Doy un paso y lo veo, me doy cuenta, freno. El fin, el fin frente a mí El terciopelo se desvanece, se esfuma, desaparece. El suelo ya no es suelo, el aire ya no es aire. Miro hacia bajo, miro hacia arriba, hacia los costados. Miro, pero no veo nada, nada que indique que es el fin, nada que lo contradiga. Pienso en cómo me lo imaginaba, en los mitos, en las leyendas que ahora sé que eran falsas. Hallo diferencias, hallo igualdades. Recuerdo las trabas que tuve, que me pusieron, que me quitaron.

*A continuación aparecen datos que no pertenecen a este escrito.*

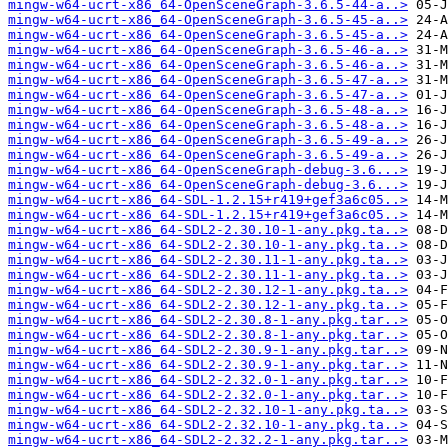
mingw-w64-ucrt-x86_64-OpenSceneGraph-3.6.5-44-a..>
mingw-w64-ucrt-x86_64-OpenSceneGraph-3.6.5-45-a..>
mingw-w64-ucrt-x86_64-OpenSceneGraph-3.6.5-45-a..>
mingw-w64-ucrt-x86_64-OpenSceneGraph-3.6.5-46-a..>
mingw-w64-ucrt-x86_64-OpenSceneGraph-3.6.5-46-a..>
mingw-w64-ucrt-x86_64-OpenSceneGraph-3.6.5-47-a..>
mingw-w64-ucrt-x86_64-OpenSceneGraph-3.6.5-47-a..>
mingw-w64-ucrt-x86_64-OpenSceneGraph-3.6.5-48-a..>
mingw-w64-ucrt-x86_64-OpenSceneGraph-3.6.5-48-a..>
mingw-w64-ucrt-x86_64-OpenSceneGraph-3.6.5-49-a..>
mingw-w64-ucrt-x86_64-OpenSceneGraph-3.6.5-49-a..>
mingw-w64-ucrt-x86_64-OpenSceneGraph-debug-3.6...>
mingw-w64-ucrt-x86_64-OpenSceneGraph-debug-3.6...>
mingw-w64-ucrt-x86_64-SDL-1.2.15+r419+gef3a6c05..>
mingw-w64-ucrt-x86_64-SDL-1.2.15+r419+gef3a6c05..>
mingw-w64-ucrt-x86_64-SDL2-2.30.10-1-any.pkg.ta..>
mingw-w64-ucrt-x86_64-SDL2-2.30.10-1-any.pkg.ta..>
mingw-w64-ucrt-x86_64-SDL2-2.30.11-1-any.pkg.ta..>
mingw-w64-ucrt-x86_64-SDL2-2.30.11-1-any.pkg.ta..>
mingw-w64-ucrt-x86_64-SDL2-2.30.12-1-any.pkg.ta..>
mingw-w64-ucrt-x86_64-SDL2-2.30.12-1-any.pkg.ta..>
mingw-w64-ucrt-x86_64-SDL2-2.30.8-1-any.pkg.tar..>
mingw-w64-ucrt-x86_64-SDL2-2.30.8-1-any.pkg.tar..>
mingw-w64-ucrt-x86_64-SDL2-2.30.9-1-any.pkg.tar..>
mingw-w64-ucrt-x86_64-SDL2-2.30.9-1-any.pkg.tar..>
mingw-w64-ucrt-x86_64-SDL2-2.32.0-1-any.pkg.tar..>
mingw-w64-ucrt-x86_64-SDL2-2.32.0-1-any.pkg.tar..>
mingw-w64-ucrt-x86_64-SDL2-2.32.10-1-any.pkg.ta..>
mingw-w64-ucrt-x86_64-SDL2-2.32.10-1-any.pkg.ta..>
mingw-w64-ucrt-x86_64-SDL2-2.32.2-1-any.pkg.tar..>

Doy un paso más, estoy sobre algo rojo, algo quebradizo, algo húmedo. Mis pies tiemblan, mis manos no acompañan más el claro y deforme pastizal, las dejo caer, las dejo ser.
Sigo, sigo un poco más y lo comprendo. Me inmovilizo y observo, observo lo inesperado, observo lo esperado. La llaman lengua, como la mía, como todas. Los llaman labios, como los míos, como todos. La humedad desaparece, se reseca la superficie, se quiebra, se vuelve blanquecina. La veo, se eleva y moja el labio, me moja, me lleva... Al momento de tocarme recuerdo todo, pienso en todo y en que quizás sea la última vez. Me habían dicho lo que tenía que hacer: agarrarme de la garganta. Me tomo entonces, de la pared rosácea. Trepo y lo veo, lo encuentro, encuentro el camino hacia allí. Lo llaman cerebro, como el mío, como todos. Después de seguir instrucciones, razones, llego. Y no es como dicen, no es como me lo imaginaba. El fin frente a mí, nuevamente.
Es fácil: morder, mascaré un pedazo de cerebro, masticar y masticar. Luego viene escupir y esculpir. Modificar, crearé, sorprenderé con el principio de un principiante. Darle vida, darle instrucciones. Y, entonces, lo mandaré al inicio, al cabello, a la cabeza.
Lo hago, le enseño. Le digo cómo funciona, como llegar a la cima. Le explico que tendrá que vivir, que esos somos: composiciones de cerebro que viven en lo que llaman mundo, y, que un día, va a tener que bajar, va atener que comenzar con el fin, con su fin. Lo envío y pienso, pienso en todo, en el fin que acabo de finalizar. Y me acuesto, me tiro, me desprendo.
Nos llaman parásitos, pero somos más que eso. Somos el proceso cíclico del fin. La demolición del cerebro, de nuestro lugar. Nos apropiamos, lo formamos, lo transformamos. Y pienso, pienso en el inicio de nosotros, en el inicio de nuestra instalación, en el inicio de los parásitos. Pienso en el fin, pienso en el principio y, finalmente, el final del final ocurre. La mente se empieza a tornar en blanco, decido finalizar pensando en la muerte del hombre, pensando en que logramos el objetivo.